Syndrome métabolique équin ou maladie de Cushing ?

Lorsque l’on démontre une résistance à l’insuline dans les cas de fourbure, cela sous-entend la présence d’une maladie, SME ou PPID, qu’il faut alors diagnostiquer pour mettre en place un traitement ciblé et adapté.


L’évaluation de l’obésité (pour le Syndrome métabolique équin) ne passe pas seulement par l’état corporel du cheval. En effet, l’obésité correspond à un excès de graisse corporelle présentant un risque pour la santé. Pour évaluer l’obésité d’un cheval qui a fait une fourbure, il convient d’analyser le taux d’adiponectine, qui apparaît très bas chez les chevaux qui sont touchés par la maladie. Un critère d’évaluation fiable, puisqu’il n’est pas induit par l’alimentation, les saisons, le sexe ou l’âge.

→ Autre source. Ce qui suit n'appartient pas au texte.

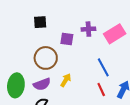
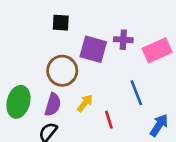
purple square: (67, 39) -> (93, 49), size x1.5
purple semicircle: (42, 84) -> (53, 105), turned -60
red line: (101, 90) -> (109, 120), moved

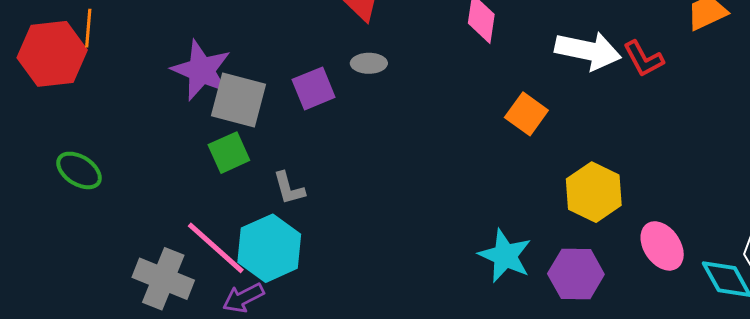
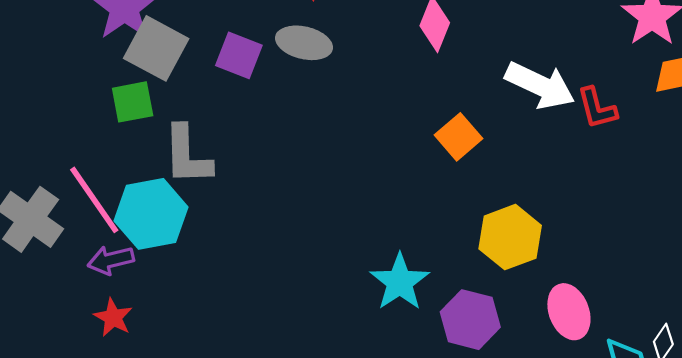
gray ellipse: (369, 63) -> (304, 43), size x1.4
purple square: (314, 88) -> (239, 55), turned 30
gray L-shape: (289, 188) -> (187, 155), size x1.6

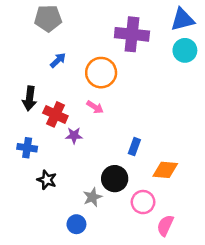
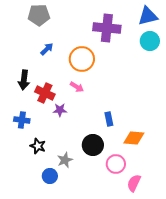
blue rectangle: (134, 147) -> (109, 119), turned -32
gray star: (92, 197) -> (65, 160), moved
blue circle: (76, 224) -> (50, 176), moved

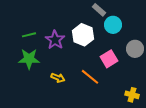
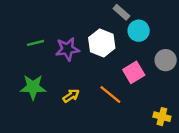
purple star: (55, 40) -> (67, 49), turned 30
green star: (29, 59) -> (33, 87), moved
yellow arrow: (58, 78) -> (71, 96), turned -56

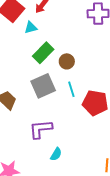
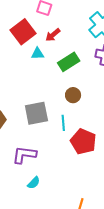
green rectangle: (43, 53) -> (69, 62), moved
brown circle: (67, 61) -> (73, 95), moved

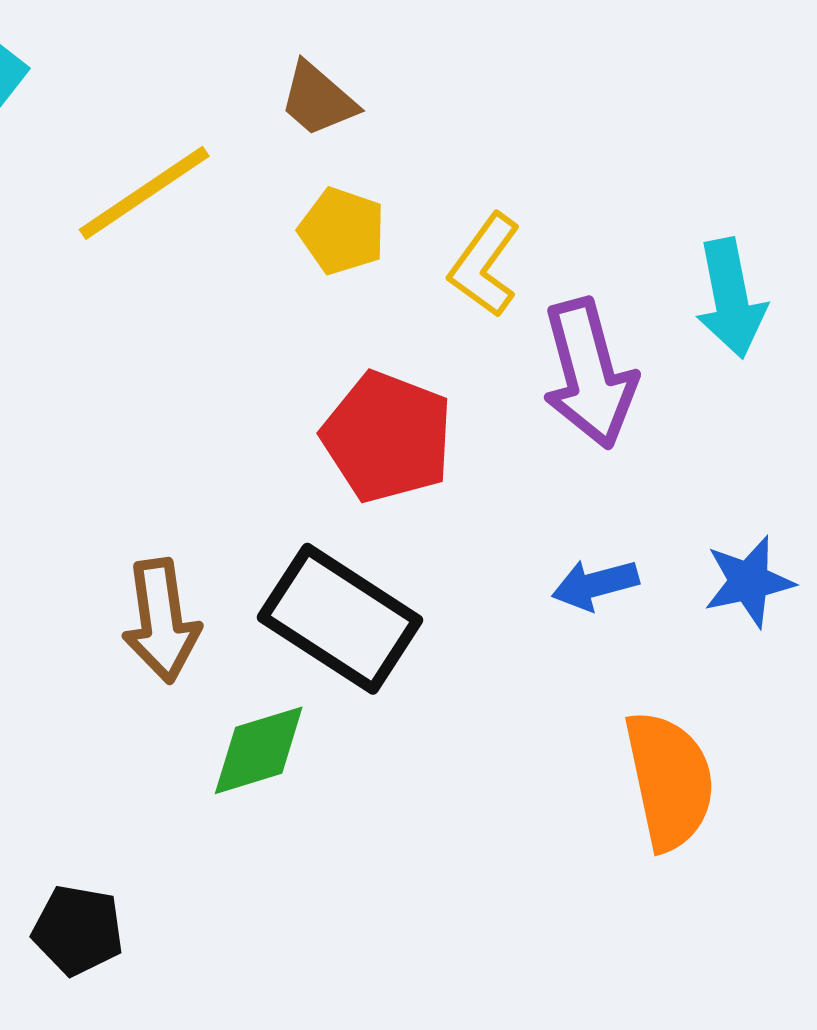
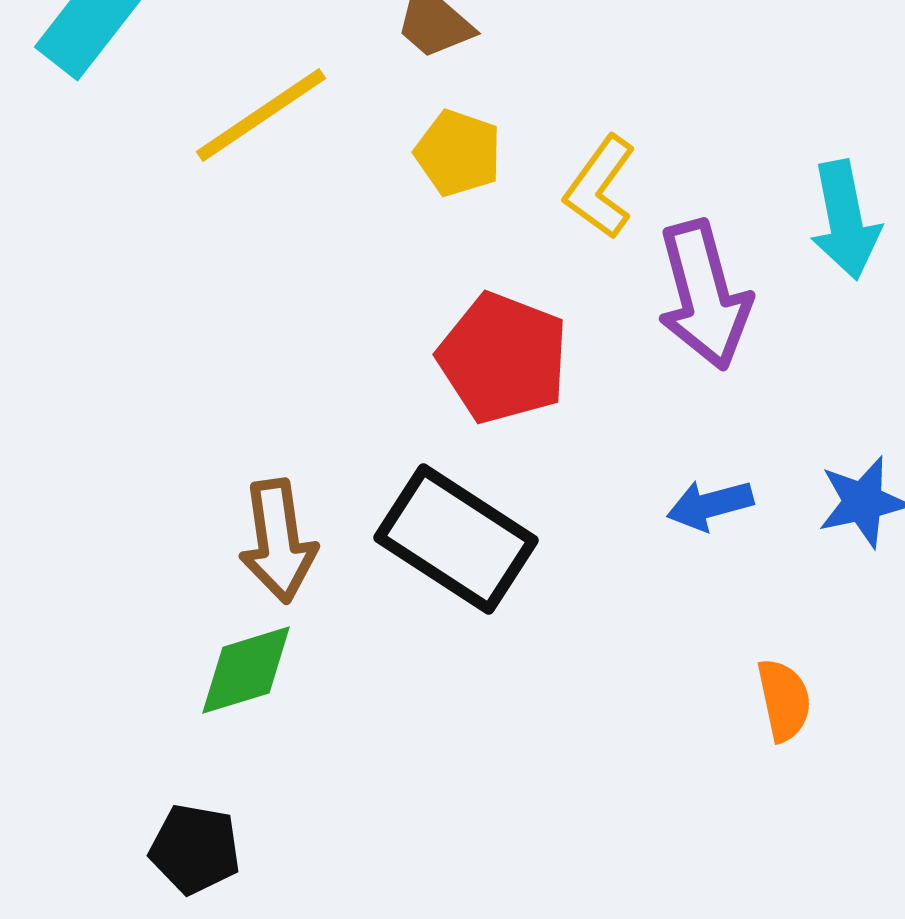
green diamond: (259, 750) -> (246, 670), moved
orange semicircle: (669, 780) -> (784, 700), size x0.6

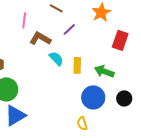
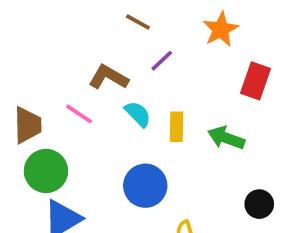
pink line: (24, 20) -> (79, 114), moved, turned -63
blue circle: (93, 97) -> (145, 186), moved
black circle: (124, 98) -> (259, 204), moved

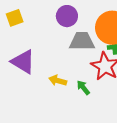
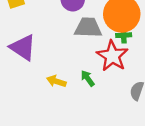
yellow arrow: (58, 81) -> (56, 81), moved

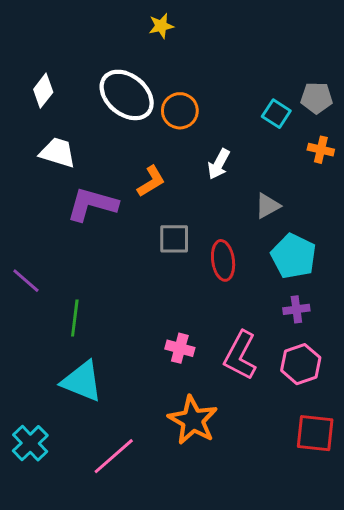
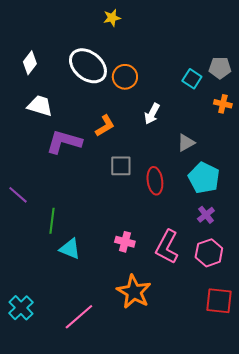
purple cross: (296, 309) -> (206, 215), turned -30
cyan triangle: (82, 381) -> (70, 249), moved, size x0.7

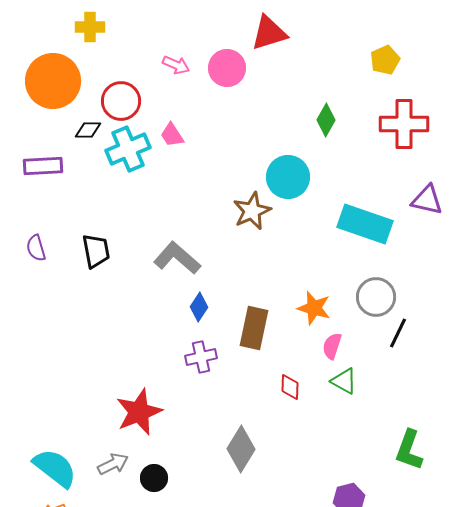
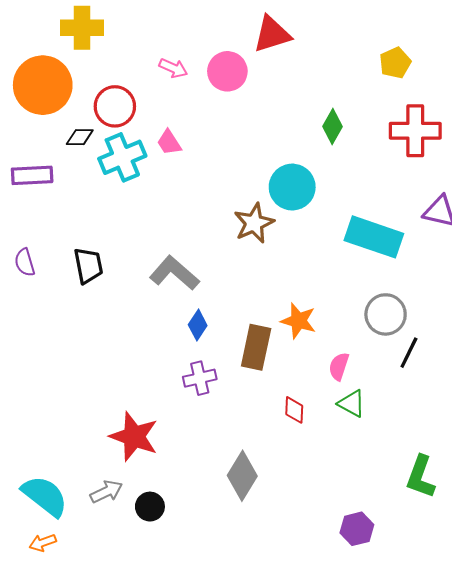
yellow cross: (90, 27) -> (82, 28), size x1.4
orange star: (314, 308) -> (299, 321), moved
red star: (139, 412) -> (134, 436), turned -30

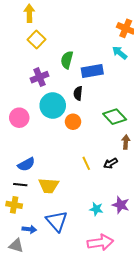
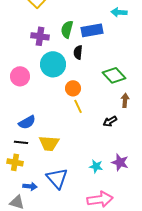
cyan arrow: (120, 53) -> (119, 12), turned -35
green semicircle: (67, 60) -> (67, 29), moved
purple cross: (40, 77) -> (40, 36), turned 30
orange circle: (73, 122) -> (73, 88), moved
yellow line: (86, 163) -> (78, 106), moved

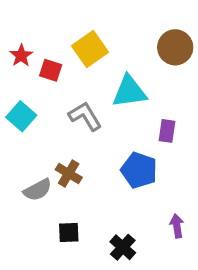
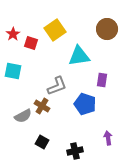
cyan square: (21, 116) -> (13, 71), turned -30
gray L-shape: (85, 116) -> (57, 86), moved, turned 100
black square: (69, 232) -> (42, 142), turned 32
black cross: (123, 247) -> (75, 151), turned 35

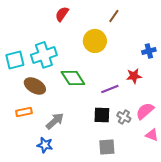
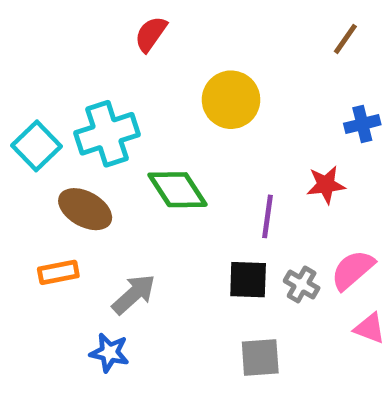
brown line: (114, 16) -> (345, 39), moved
cyan square: (15, 60) -> (36, 146), turned -30
purple line: (110, 89) -> (267, 216), turned -60

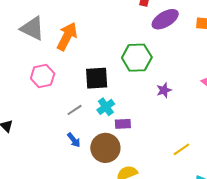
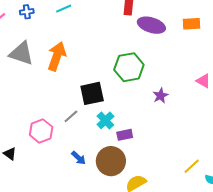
purple ellipse: (165, 19) -> (151, 25), turned 56
pink hexagon: (43, 76) -> (41, 131), moved
gray line: (75, 110) -> (71, 116), moved
yellow line: (181, 149) -> (192, 166), moved

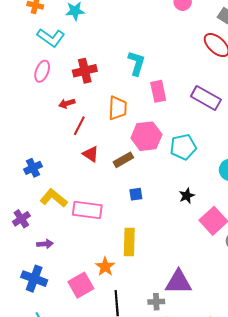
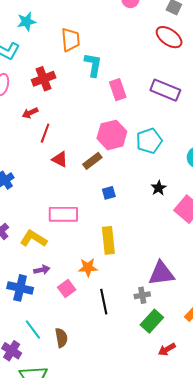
orange trapezoid: (118, 108) -> (70, 40), moved
yellow L-shape: (54, 198) -> (33, 239), moved
purple arrow: (45, 244) -> (42, 270), moved
orange star: (105, 267) -> (88, 267), turned -30
pink square: (81, 285) -> (67, 289), size x0.7

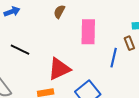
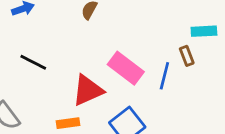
pink rectangle: (88, 32) -> (126, 68), moved, turned -55

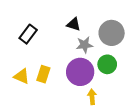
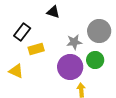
black triangle: (74, 24) -> (53, 12), moved
yellow rectangle: (43, 74) -> (36, 49), moved, turned 56

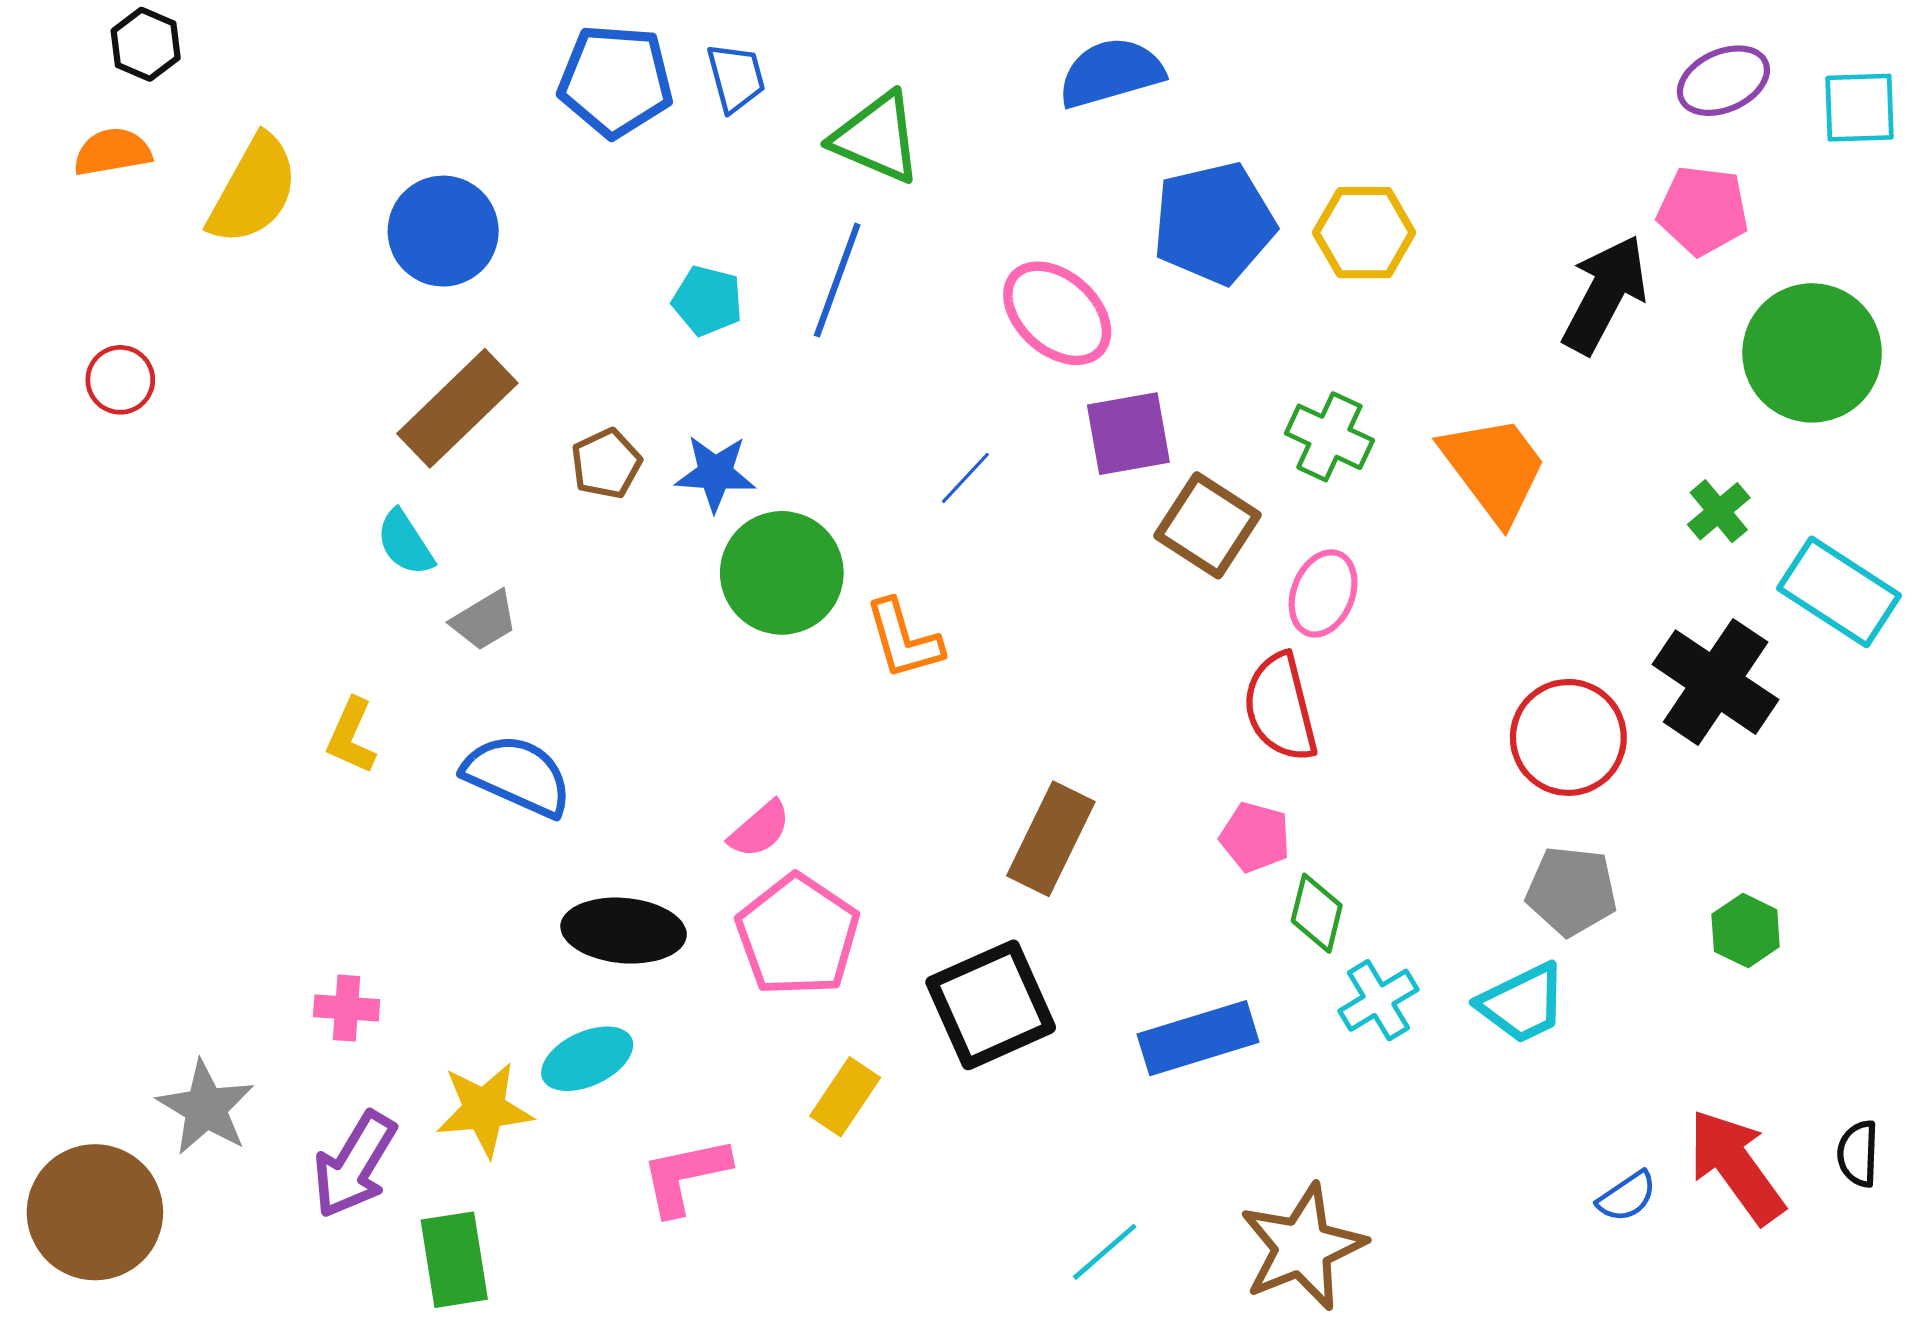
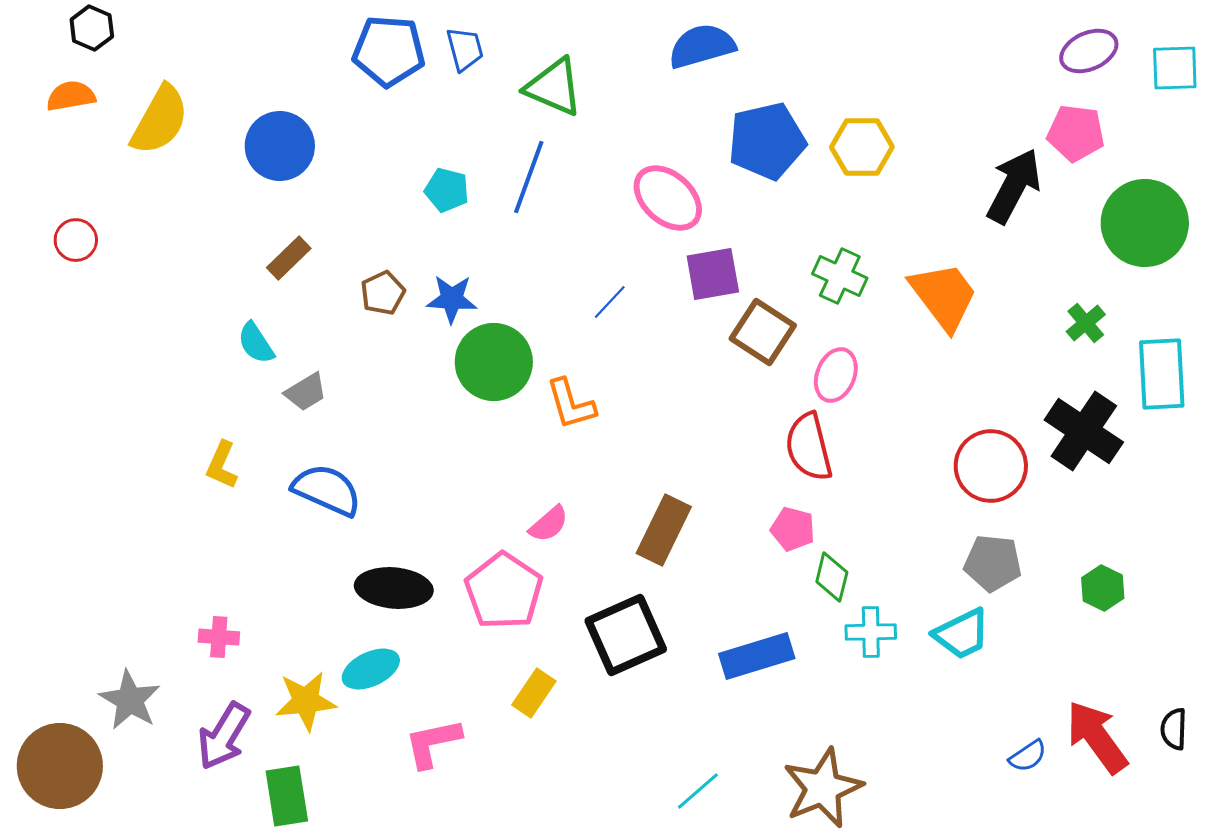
brown rectangle: (457, 408) -> (289, 258), size x0.6
cyan rectangle: (1839, 592) -> (1162, 374), turned 54
pink semicircle: (760, 829) -> (549, 524), moved
cyan cross: (1378, 1000) -> (871, 632), turned 30

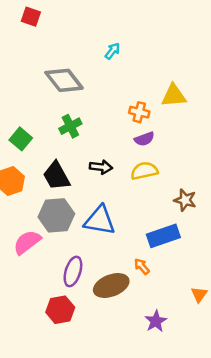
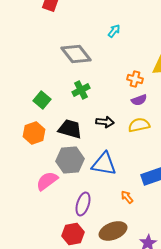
black trapezoid: (56, 176) -> (70, 129), turned 135
orange arrow: (142, 266) -> (127, 197), moved
brown ellipse: (111, 286) -> (113, 231), moved

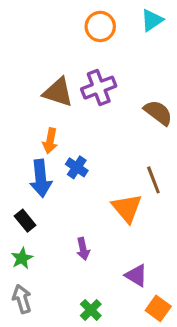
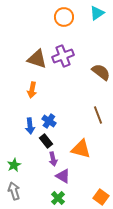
blue cross: (77, 167) -> (49, 121), moved
blue arrow: (41, 178) -> (30, 126), moved, size x0.7
orange triangle: (127, 208) -> (81, 149), moved, turned -35
black rectangle: (25, 221) -> (46, 141), moved
purple triangle: (136, 275) -> (63, 176), moved

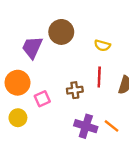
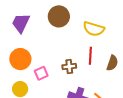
yellow semicircle: (102, 45) -> (94, 29), size x1.5
purple trapezoid: (32, 47) -> (21, 23), moved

On estime qu’un cheval est obèse et souffre de Syndrome métabolique équin lorsque la quantité d’adiponectine dans le sang est inférieure à 3,2 g/ml. Un paramètre à suivre régulièrement une fois le traitement et des conseils de gestion mis en place, puisqu’il varie à la hausse lorsque les pratiques ont un impact positif sur le cheval.


Le dysfonctionnement de la pars intermedia de l'hypophyse (PPID), ou maladie de Cushing, est quant à elle une affection que l’on rencontre surtout chez les chevaux âgés, mais qui touche aussi les jeunes. C’est pour cela que des tests devraient systématiquement être effectués dans les cas de fourbure, sur les chevaux de tous profils.

Pour dépister cette maladie, il faut effectuer une mesure du taux d’ACTH, mais attention, l’interprétation qui doit en être faite dépend des saisons, puisque l’activité de l’hypophyse serait en hausse en été et en automne.


Ainsi, pour un cheval en bonne santé, les résultats de l’ACTH ne devraient pas dépasser le seuil de 29 pg/ml entre novembre et juillet, et de 47 pg/ml entre août et octobre.
Les mesures peuvent aussi être faussées chez les chevaux souffrants ou stressés.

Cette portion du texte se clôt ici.